• Problem requirements: Return all the lines below exactly. Any picture among them is omitted.

• Extracted entries:
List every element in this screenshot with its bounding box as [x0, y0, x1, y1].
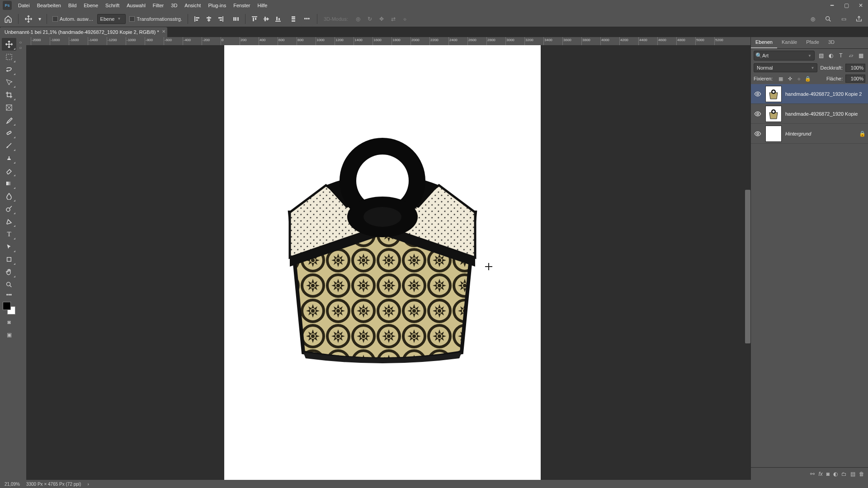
zoom-tool[interactable]	[2, 278, 16, 291]
menu-schrift[interactable]: Schrift	[102, 1, 123, 10]
filter-adjust-icon[interactable]: ◐	[826, 51, 835, 60]
quick-mask-icon[interactable]: ◙	[2, 316, 16, 328]
blend-mode-dropdown[interactable]: Normal ▼	[754, 63, 817, 72]
search-icon[interactable]	[822, 13, 835, 25]
quick-select-tool[interactable]	[2, 76, 16, 89]
auto-select-checkbox[interactable]: Autom. ausw…	[51, 16, 95, 22]
menu-ebene[interactable]: Ebene	[80, 1, 102, 10]
layer-kind-filter-dropdown[interactable]: 🔍 Art ▼	[754, 51, 815, 61]
panel-tab-pfade[interactable]: Pfade	[802, 37, 824, 48]
layer-name[interactable]: handmade-4926872_1920 Kopie 2	[785, 91, 865, 97]
clone-stamp-tool[interactable]	[2, 152, 16, 164]
menu-bearbeiten[interactable]: Bearbeiten	[33, 1, 65, 10]
path-select-tool[interactable]	[2, 240, 16, 253]
dodge-tool[interactable]	[2, 202, 16, 215]
layer-name[interactable]: handmade-4926872_1920 Kopie	[785, 111, 865, 117]
move-tool-indicator-icon[interactable]	[22, 13, 35, 25]
pen-tool[interactable]	[2, 215, 16, 228]
new-layer-icon[interactable]: ▤	[850, 471, 855, 477]
visibility-toggle-icon[interactable]	[754, 90, 762, 98]
auto-select-target-dropdown[interactable]: Ebene ▼	[97, 14, 126, 24]
transform-controls-checkbox[interactable]: Transformationsstrg.	[127, 16, 184, 22]
distribute-vertical-icon[interactable]	[288, 14, 299, 24]
edit-toolbar-icon[interactable]: •••	[2, 291, 16, 299]
screen-mode-icon[interactable]: ▣	[2, 329, 16, 341]
layer-row[interactable]: handmade-4926872_1920 Kopie	[751, 104, 868, 124]
filter-type-icon[interactable]: T	[836, 51, 845, 60]
fill-input[interactable]: 100%	[845, 75, 865, 83]
filter-shape-icon[interactable]: ▱	[846, 51, 855, 60]
layer-mask-icon[interactable]: ◙	[826, 471, 830, 477]
eraser-tool[interactable]	[2, 164, 16, 177]
lock-artboard-icon[interactable]: ⟐	[795, 75, 802, 82]
align-vcenter-icon[interactable]	[261, 14, 272, 24]
close-button[interactable]: ✕	[854, 0, 868, 11]
marquee-tool[interactable]	[2, 51, 16, 63]
foreground-color-swatch[interactable]	[3, 302, 11, 310]
document-canvas[interactable]	[224, 45, 541, 480]
layer-group-icon[interactable]: 🗀	[841, 471, 847, 477]
align-left-icon[interactable]	[192, 14, 203, 24]
menu-fenster[interactable]: Fenster	[230, 1, 254, 10]
type-tool[interactable]: T	[2, 228, 16, 240]
panel-tab-kanäle[interactable]: Kanäle	[777, 37, 802, 48]
brush-tool[interactable]	[2, 139, 16, 152]
lasso-tool[interactable]	[2, 63, 16, 76]
layer-name[interactable]: Hintergrund	[785, 131, 855, 136]
lock-pixels-icon[interactable]: ▦	[777, 75, 784, 82]
menu-plug-ins[interactable]: Plug-ins	[204, 1, 230, 10]
menu-3d[interactable]: 3D	[167, 1, 181, 10]
blur-tool[interactable]	[2, 190, 16, 202]
menu-datei[interactable]: Datei	[14, 1, 33, 10]
layer-thumbnail[interactable]	[765, 86, 782, 102]
align-bottom-icon[interactable]	[273, 14, 283, 24]
adjustment-layer-icon[interactable]: ◐	[833, 471, 838, 477]
distribute-horizontal-icon[interactable]	[231, 14, 241, 24]
filter-pixel-icon[interactable]: ▧	[816, 51, 826, 60]
cloud-search-icon[interactable]: ◎	[807, 13, 819, 25]
visibility-toggle-icon[interactable]	[754, 130, 762, 138]
layer-thumbnail[interactable]	[765, 126, 782, 142]
menu-hilfe[interactable]: Hilfe	[254, 1, 271, 10]
tool-preset-dropdown-icon[interactable]: ▾	[37, 13, 43, 25]
move-tool[interactable]	[2, 38, 16, 51]
panel-tab-3d[interactable]: 3D	[824, 37, 839, 48]
opacity-input[interactable]: 100%	[845, 64, 865, 72]
menu-bild[interactable]: Bild	[65, 1, 80, 10]
align-top-icon[interactable]	[249, 14, 260, 24]
share-icon[interactable]	[853, 13, 865, 25]
visibility-toggle-icon[interactable]	[754, 110, 762, 118]
color-swatches[interactable]	[2, 301, 16, 315]
eyedropper-tool[interactable]	[2, 114, 16, 127]
layer-row[interactable]: Hintergrund🔒	[751, 124, 868, 144]
zoom-level[interactable]: 21,09%	[5, 482, 20, 487]
more-align-options-icon[interactable]: •••	[301, 13, 313, 25]
hand-tool[interactable]	[2, 266, 16, 278]
filter-smart-icon[interactable]: ▦	[856, 51, 865, 60]
vertical-scrollbar[interactable]	[745, 190, 750, 343]
menu-filter[interactable]: Filter	[149, 1, 167, 10]
canvas-viewport[interactable]	[26, 45, 750, 480]
tab-close-icon[interactable]: ✕	[162, 29, 165, 34]
layer-fx-icon[interactable]: fx	[818, 471, 822, 477]
delete-layer-icon[interactable]: 🗑	[859, 471, 864, 477]
menu-ansicht[interactable]: Ansicht	[181, 1, 204, 10]
panel-tab-ebenen[interactable]: Ebenen	[751, 37, 777, 48]
home-button[interactable]	[2, 13, 14, 25]
gradient-tool[interactable]	[2, 177, 16, 190]
layer-thumbnail[interactable]	[765, 106, 782, 122]
maximize-button[interactable]: ▢	[839, 0, 854, 11]
link-layers-icon[interactable]: ⚯	[810, 471, 815, 477]
shape-tool[interactable]	[2, 253, 16, 266]
healing-brush-tool[interactable]	[2, 127, 16, 139]
align-right-icon[interactable]	[215, 14, 226, 24]
minimize-button[interactable]: ━	[825, 0, 839, 11]
layer-row[interactable]: handmade-4926872_1920 Kopie 2	[751, 84, 868, 104]
status-chevron-icon[interactable]: ›	[87, 482, 89, 487]
workspace-switcher-icon[interactable]: ▭	[837, 13, 850, 25]
lock-all-icon[interactable]: 🔒	[804, 75, 811, 82]
menu-auswahl[interactable]: Auswahl	[123, 1, 149, 10]
align-hcenter-icon[interactable]	[203, 14, 214, 24]
frame-tool[interactable]	[2, 101, 16, 114]
crop-tool[interactable]	[2, 89, 16, 101]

• Result below:
List every element in this screenshot with its bounding box as [x0, y0, x1, y1].
zoom-tool[interactable]	[2, 278, 16, 291]
menu-schrift[interactable]: Schrift	[102, 1, 123, 10]
filter-adjust-icon[interactable]: ◐	[826, 51, 835, 60]
quick-mask-icon[interactable]: ◙	[2, 316, 16, 328]
blend-mode-dropdown[interactable]: Normal ▼	[754, 63, 817, 72]
search-icon[interactable]	[822, 13, 835, 25]
quick-select-tool[interactable]	[2, 76, 16, 89]
auto-select-checkbox[interactable]: Autom. ausw…	[51, 16, 95, 22]
menu-ebene[interactable]: Ebene	[80, 1, 102, 10]
layer-kind-filter-dropdown[interactable]: 🔍 Art ▼	[754, 51, 815, 61]
panel-tab-pfade[interactable]: Pfade	[802, 37, 824, 48]
layer-name[interactable]: handmade-4926872_1920 Kopie 2	[785, 91, 865, 97]
clone-stamp-tool[interactable]	[2, 152, 16, 164]
menu-bearbeiten[interactable]: Bearbeiten	[33, 1, 65, 10]
path-select-tool[interactable]	[2, 240, 16, 253]
dodge-tool[interactable]	[2, 202, 16, 215]
layer-name[interactable]: handmade-4926872_1920 Kopie	[785, 111, 865, 117]
move-tool-indicator-icon[interactable]	[22, 13, 35, 25]
pen-tool[interactable]	[2, 215, 16, 228]
new-layer-icon[interactable]: ▤	[850, 471, 855, 477]
visibility-toggle-icon[interactable]	[754, 90, 762, 98]
auto-select-target-dropdown[interactable]: Ebene ▼	[97, 14, 126, 24]
transform-controls-checkbox[interactable]: Transformationsstrg.	[127, 16, 184, 22]
distribute-vertical-icon[interactable]	[288, 14, 299, 24]
edit-toolbar-icon[interactable]: •••	[2, 291, 16, 299]
screen-mode-icon[interactable]: ▣	[2, 329, 16, 341]
layer-row[interactable]: handmade-4926872_1920 Kopie	[751, 104, 868, 124]
filter-type-icon[interactable]: T	[836, 51, 845, 60]
fill-input[interactable]: 100%	[845, 75, 865, 83]
filter-shape-icon[interactable]: ▱	[846, 51, 855, 60]
layer-mask-icon[interactable]: ◙	[826, 471, 830, 477]
eraser-tool[interactable]	[2, 164, 16, 177]
lock-artboard-icon[interactable]: ⟐	[795, 75, 802, 82]
align-vcenter-icon[interactable]	[261, 14, 272, 24]
close-button[interactable]: ✕	[854, 0, 868, 11]
marquee-tool[interactable]	[2, 51, 16, 63]
foreground-color-swatch[interactable]	[3, 302, 11, 310]
document-canvas[interactable]	[224, 45, 541, 480]
layer-group-icon[interactable]: 🗀	[841, 471, 847, 477]
align-left-icon[interactable]	[192, 14, 203, 24]
menu-fenster[interactable]: Fenster	[230, 1, 254, 10]
type-tool[interactable]: T	[2, 228, 16, 240]
panel-tab-kanäle[interactable]: Kanäle	[777, 37, 802, 48]
brush-tool[interactable]	[2, 139, 16, 152]
lasso-tool[interactable]	[2, 63, 16, 76]
layer-name[interactable]: Hintergrund	[785, 131, 855, 136]
lock-pixels-icon[interactable]: ▦	[777, 75, 784, 82]
menu-plug-ins[interactable]: Plug-ins	[204, 1, 230, 10]
menu-3d[interactable]: 3D	[167, 1, 181, 10]
blur-tool[interactable]	[2, 190, 16, 202]
menu-datei[interactable]: Datei	[14, 1, 33, 10]
layer-thumbnail[interactable]	[765, 86, 782, 102]
align-bottom-icon[interactable]	[273, 14, 283, 24]
adjustment-layer-icon[interactable]: ◐	[833, 471, 838, 477]
distribute-horizontal-icon[interactable]	[231, 14, 241, 24]
filter-pixel-icon[interactable]: ▧	[816, 51, 826, 60]
cloud-search-icon[interactable]: ◎	[807, 13, 819, 25]
visibility-toggle-icon[interactable]	[754, 130, 762, 138]
layer-thumbnail[interactable]	[765, 126, 782, 142]
menu-hilfe[interactable]: Hilfe	[254, 1, 271, 10]
tool-preset-dropdown-icon[interactable]: ▾	[37, 13, 43, 25]
move-tool[interactable]	[2, 38, 16, 51]
panel-tab-3d[interactable]: 3D	[824, 37, 839, 48]
opacity-input[interactable]: 100%	[845, 64, 865, 72]
menu-bild[interactable]: Bild	[65, 1, 80, 10]
align-top-icon[interactable]	[249, 14, 260, 24]
share-icon[interactable]	[853, 13, 865, 25]
visibility-toggle-icon[interactable]	[754, 110, 762, 118]
color-swatches[interactable]	[2, 301, 16, 315]
eyedropper-tool[interactable]	[2, 114, 16, 127]
layer-row[interactable]: Hintergrund🔒	[751, 124, 868, 144]
zoom-level[interactable]: 21,09%	[5, 482, 20, 487]
more-align-options-icon[interactable]: •••	[301, 13, 313, 25]
hand-tool[interactable]	[2, 266, 16, 278]
filter-smart-icon[interactable]: ▦	[856, 51, 865, 60]
vertical-scrollbar[interactable]	[745, 190, 750, 343]
menu-filter[interactable]: Filter	[149, 1, 167, 10]
canvas-viewport[interactable]	[26, 45, 750, 480]
tab-close-icon[interactable]: ✕	[162, 29, 165, 34]
layer-fx-icon[interactable]: fx	[818, 471, 822, 477]
delete-layer-icon[interactable]: 🗑	[859, 471, 864, 477]
menu-ansicht[interactable]: Ansicht	[181, 1, 204, 10]
panel-tab-ebenen[interactable]: Ebenen	[751, 37, 777, 48]
home-button[interactable]	[2, 13, 14, 25]
gradient-tool[interactable]	[2, 177, 16, 190]
layer-thumbnail[interactable]	[765, 106, 782, 122]
maximize-button[interactable]: ▢	[839, 0, 854, 11]
link-layers-icon[interactable]: ⚯	[810, 471, 815, 477]
shape-tool[interactable]	[2, 253, 16, 266]
healing-brush-tool[interactable]	[2, 127, 16, 139]
align-right-icon[interactable]	[215, 14, 226, 24]
minimize-button[interactable]: ━	[825, 0, 839, 11]
layer-row[interactable]: handmade-4926872_1920 Kopie 2	[751, 84, 868, 104]
status-chevron-icon[interactable]: ›	[87, 482, 89, 487]
workspace-switcher-icon[interactable]: ▭	[837, 13, 850, 25]
lock-all-icon[interactable]: 🔒	[804, 75, 811, 82]
menu-auswahl[interactable]: Auswahl	[123, 1, 149, 10]
align-hcenter-icon[interactable]	[203, 14, 214, 24]
frame-tool[interactable]	[2, 101, 16, 114]
crop-tool[interactable]	[2, 89, 16, 101]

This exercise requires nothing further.